Good point. I think that if you couple the answers of an oracle to reality by some random process, then you are probably fine.
However, many want to use the outputs of the oracle in very obvious ways. For instance, you ask it what code you should put into your robot, and then you just put the code into the robot.
Could we have an oracle (i.e. it was trained according to some Truth criterion) where when you use it very straightforwardly, it exerts optimization pressure on the world?
It is good to notice the spectrum above. Likely, for a fixed amount of compute/effort, one extreme of this spectrum gets much less agency than the other extreme. Call that the direct effect.
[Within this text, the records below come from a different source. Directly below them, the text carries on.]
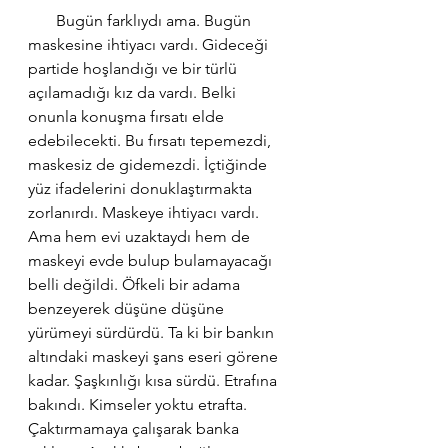
       Bugün farklıydı ama. Bugün 
maskesine ihtiyacı vardı. Gideceği 
partide hoşlandığı ve bir türlü 
açılamadığı kız da vardı. Belki 
onunla konuşma fırsatı elde 
edebilecekti. Bu fırsatı tepemezdi, 
maskesiz de gidemezdi. İçtiğinde 
yüz ifadelerini donuklaştırmakta 
zorlanırdı. Maskeye ihtiyacı vardı. 
Ama hem evi uzaktaydı hem de 
maskeyi evde bulup bulamayacağı 
belli değildi. Öfkeli bir adama 
benzeyerek düşüne düşüne 
yürümeyi sürdürdü. Ta ki bir bankın 
altındaki maskeyi şans eseri görene 
kadar. Şaşkınlığı kısa sürdü. Etrafına 
bakındı. Kimseler yoktu etrafta. 
Çaktırmamaya çalışarak banka 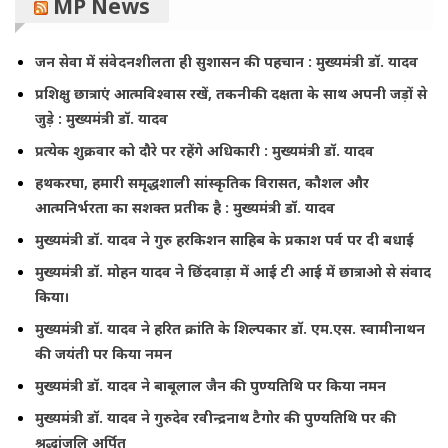
MP News
जन सेवा में संवेदनशीलता ही सुशासन की पहचान : मुख्यमंत्री डॉ. यादव
प्रशिक्षु छात्राएं आत्मविश्वास रखें, तकनीकी दक्षता के साथ अपनी जड़ों से
जुड़े : मुख्यमंत्री डॉ. यादव
प्रत्येक शुक्रवार को दौरे पर रहेंगे अधिकारी : मुख्यमंत्री डॉ. यादव
हथकरघा, हमारी समृद्धशाली सांस्कृतिक विरासत, कौशल और
आत्मनिर्भरता का सशक्त प्रतीक है : मुख्यमंत्री डॉ. यादव
मुख्यमंत्री डॉ. यादव ने गुरु हरकिशन साहिब के प्रकाश पर्व पर दी बधाई
मुख्यमंत्री डॉ. मोहन यादव ने छिंदवाड़ा में आई टी आई में छात्राओ से संवाद
किया।
मुख्यमंत्री डॉ. यादव ने हरित क्रांति के शिल्पकार डॉ. एम.एस. स्वामीनाथन
की जयंती पर किया नमन
मुख्यमंत्री डॉ. यादव ने बाबूलाल जैन की पुण्यतिथि पर किया नमन
मुख्यमंत्री डॉ. यादव ने गुरुदेव रवीन्द्रनाथ टैगोर की पुण्यतिथि पर की
श्रद्धांजलि अर्पित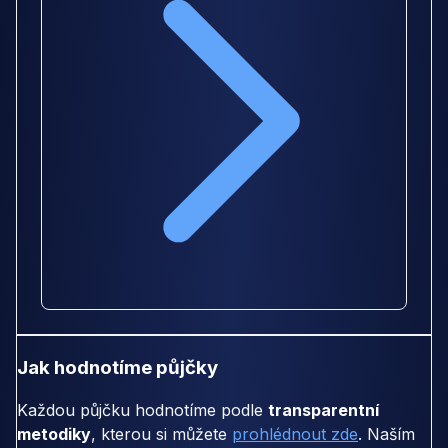
Jak hodnotíme půjčky
Každou půjčku hodnotíme podle
transparentní
metodiky
, kterou si můžete
prohlédnout zde
. Naším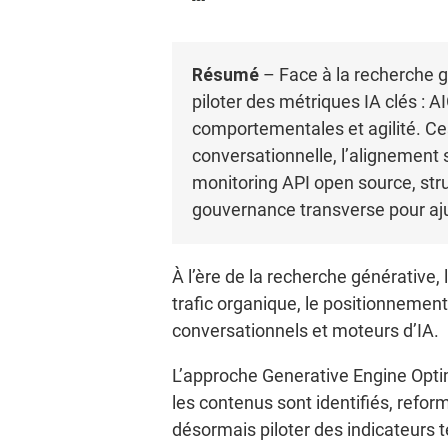
Résumé
– Face à la recherche g
piloter des métriques IA clés
comportementales et agilité. Ces 
conversationnelle, l’alignement s
monitoring API open source, str
gouvernance transverse pour aju
À l’ère de la recherche générative,
trafic organique, le positionnement 
conversationnels et moteurs d’IA.
L’approche Generative Engine Optim
les contenus sont identifiés, refor
désormais piloter des indicateurs 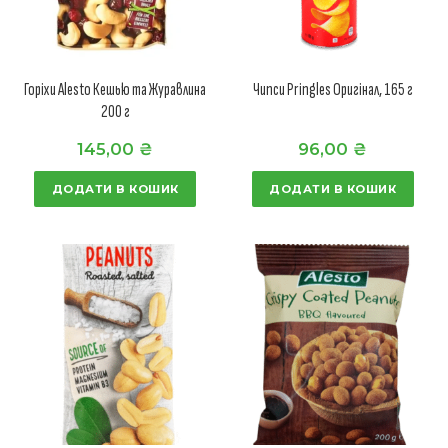
Горіхи Alesto Кешью та Журавлина
Чипси Pringles Оригінал, 165 г
200 г
145,00
₴
96,00
₴
ДОДАТИ В КОШИК
ДОДАТИ В КОШИК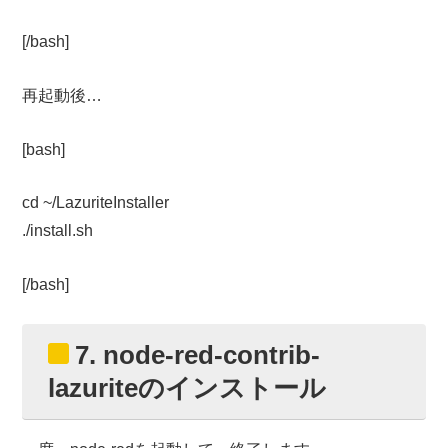
[/bash]
再起動後…
[bash]
cd ~/LazuriteInstaller
./install.sh
[/bash]
7. node-red-contrib-
lazuriteのインストール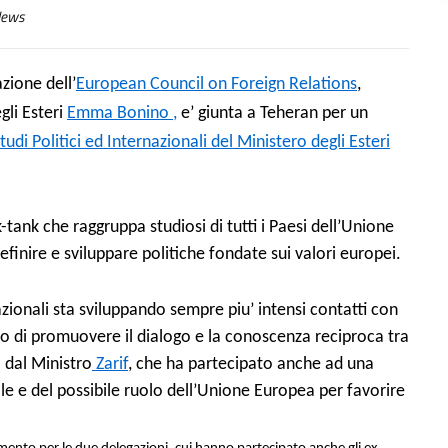
ews
azione dell’
European Council on Foreign Relations
,
gli Esteri
Emma Bonino ,
e’ giunta a Teheran per un
Studi Politici ed Internazionali del Ministero degli Esteri
tank che raggruppa studiosi di tutti i Paesi dell’Unione
efinire e sviluppare politiche fondate sui valori europei.
rnazionali sta sviluppando sempre piu’ intensi contatti con
opo di promuovere il dialogo e la conoscenza reciproca tra
 dal Ministro
Zarif
, che ha partecipato anche ad una
nale e del possibile ruolo dell’Unione Europea per favorire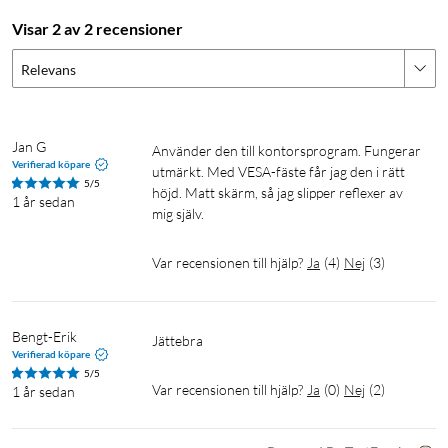
är utvecklad tillsammans med proffsspelare så att de kan öva
Visar 2 av 2 recensioner
och förbättra sina spelfärdigheter.
Relevans
Naturtrogna vyer med 178° bred
betraktningsvinkel
Full HD-upplösning och ramlös IPS-panel med 178°
Jan G
Använder den till kontorsprogram. Fungerar 
Verifierad köpare
betraktningsvinkel, både horisontellt och vertikalt, gör att du
utmärkt. Med VESA-fäste får jag den i rätt 
5/5
höjd. Matt skärm, så jag slipper reflexer av 
kan njuta av de vackra bilderna från nästan alla håll.
1 år sedan
mig själv.
Ramlös design för sömlös installation
Var recensionen till hjälp?
Ja
(
4
)
Nej
(
3
)
Den ramlösa designen gör skärmen perfekt för nästan
sömlösa flerskärmsinstallationer som ger dig en ännu högre
grad av inlevelse – och en större upplevelse.
Bengt-Erik
Jättebra
Verifierad köpare
Skydda dina ögon med ASUS Eye Care-teknik
5/5
Var recensionen till hjälp?
Ja
(
0
)
Nej
(
2
)
1 år sedan
ASUS filter för blått ljus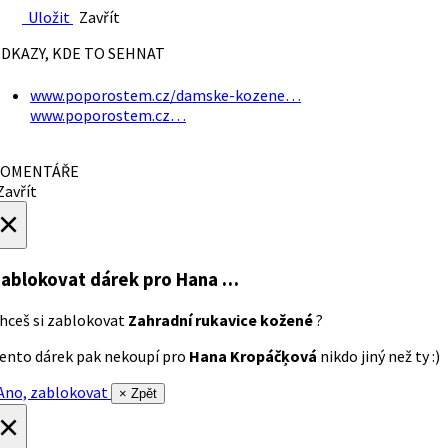
Uložit
Zavřít
DKAZY, KDE TO SEHNAT
www.poporostem.cz/damske-kozene…
www.poporostem.cz…
OMENTÁŘE
avřít
×
ablokovat dárek
pro Hana …
hceš si zablokovat
Zahradní rukavice kožené
?
ento dárek pak nekoupí pro
Hana Kropáčķová
nikdo jiný než ty :)
no, zablokovat
× Zpět
×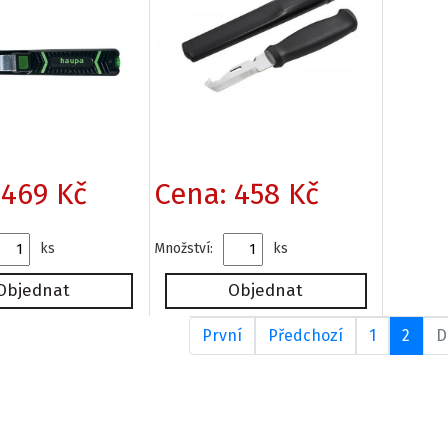
 469 Kč
Cena: 458 Kč
ks
Množství:
ks
První
Předchozí
1
2
D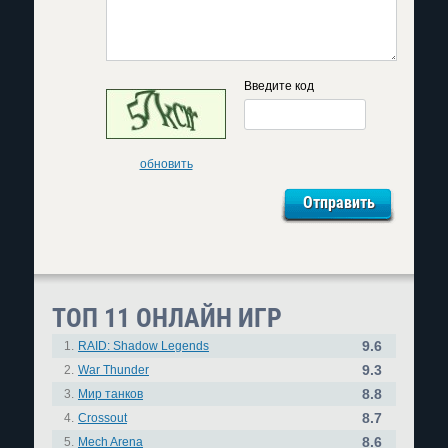
Введите код
обновить
ТОП 11 ОНЛАЙН ИГР
9.6
1.
RAID: Shadow Legends
9.3
2.
War Thunder
8.8
3.
Мир танков
8.7
4.
Crossout
8.6
5.
Mech Arena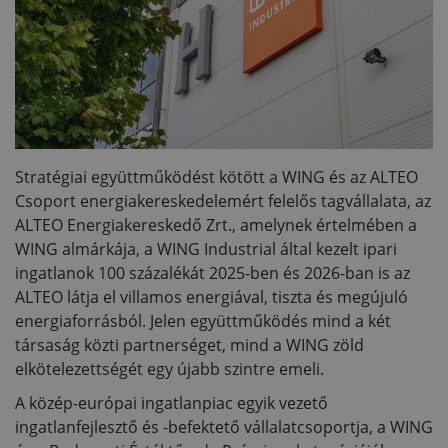
Stratégiai együttműködést kötött a WING és az ALTEO
Csoport energiakereskedelemért felelős tagvállalata, az
ALTEO Energiakereskedő Zrt., amelynek értelmében a
WING almárkája, a WING Industrial által kezelt ipari
ingatlanok 100 százalékát 2025-ben és 2026-ban is az
ALTEO látja el villamos energiával, tiszta és megújuló
energiaforrásból. Jelen együttműködés mind a két
társaság közti partnerséget, mind a WING zöld
elkötelezettségét egy újabb szintre emeli.
A közép-európai ingatlanpiac egyik vezető
ingatlanfejlesztő és -befektető vállalatcsoportja, a WING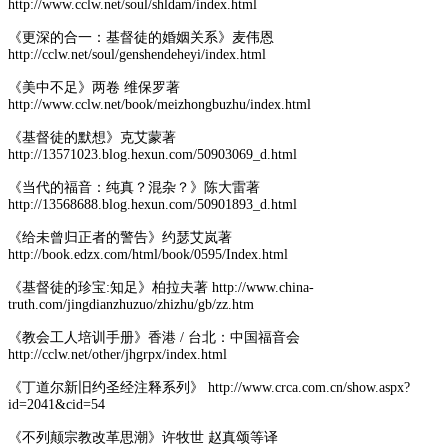
http://www.cclw.net/soul/shldam/index.html
《更深的合一：基督徒的婚姻关系》麦伟恩
http://cclw.net/soul/genshendeheyi/index.html
《美中不足》两卷 维保罗著
http://www.cclw.net/book/meizhongbuzhu/index.html
《基督徒的默想》克艾蒙著
http://13571023.blog.hexun.com/50903069_d.html
《当代的福音：纯真？混杂？》陈大雷著
http://13568688.blog.hexun.com/50901893_d.html
《给未曾归正者的警告》约瑟艾岚著
http://book.edzx.com/html/book/0595/Index.html
《基督徒的珍宝:知足》柏拉夫著 http://www.china-
truth.com/jingdianzhuzuo/zhizhu/gb/zz.htm
《教会工人培训手册》香港 / 台北：中国福音会
http://cclw.net/other/jhgrpx/index.html
《丁道尔新旧约圣经注释系列》 http://www.crca.com.cn/show.aspx?
id=2041&cid=54
《不列颠宗教改革思潮》许牧世 赵真颂等译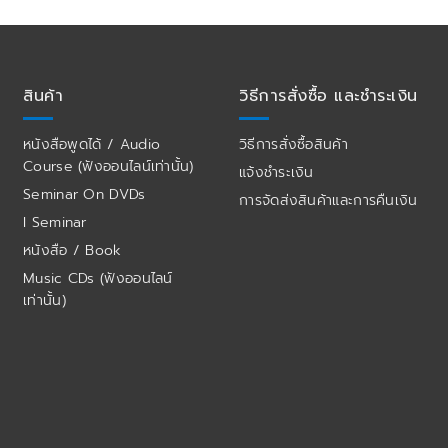
สินค้า
วิธีการสั่งซื้อ และชำระเงิน
หนังสือพูดได้ / Audio
วิธีการสั่งซื้อสินค้า
Course (ฟังออนไลน์เท่านั้น)
แจ้งชำระเงิน
Seminar On DVDs
การจัดส่งสินค้าและการคืนเงิน
I Seminar
หนังสือ / Book
Music CDs (ฟังออนไลน์
เท่านั้น)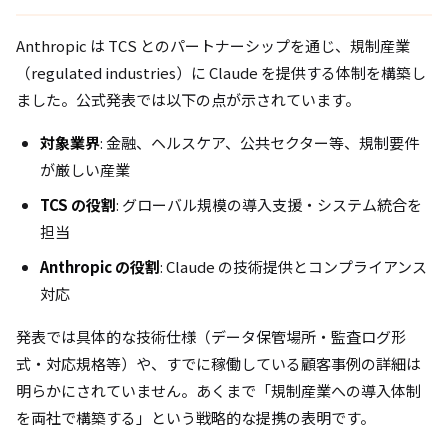
Anthropic は TCS とのパートナーシップを通じ、規制産業
（regulated industries）に Claude を提供する体制を構築し
ました。公式発表では以下の点が示されています。
対象業界
: 金融、ヘルスケア、公共セクター等、規制要件
が厳しい産業
TCS の役割
: グローバル規模の導入支援・システム統合を
担当
Anthropic の役割
: Claude の技術提供とコンプライアンス
対応
発表では具体的な技術仕様（データ保管場所・監査ログ形
式・対応規格等）や、すでに稼働している顧客事例の詳細は
明らかにされていません。あくまで「規制産業への導入体制
を両社で構築する」という戦略的な提携の表明です。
Are there other direct effects? for instance, do you get the same ability to "cure cancer" for a fixed amount of compute/effort across the spectrum? Seems like agency is useful so, probably the ability you get per unit compute is correlated with the agency across this spectrum.
If we are in a setting where an outside force demands you reach a given ability level, then this other indirect effect matters, because it means you will have to use a larger amount of compute.
[optional] To illustrate this problem, consider something that I don't think people think is safer: instead of using gradient descent, just sample the weights of the neural net at random until you get a low loss. (I am not trying to make an analogy here)
It would be great if someone had a way to compute the "net" effect on agency across the spectrum, also taking into account the indirect path of more compute needed -> more compute = more agency across the spectrum. I suspect it might depend on which ability you need to reach, and we might/might not be able to figure it out without experiments.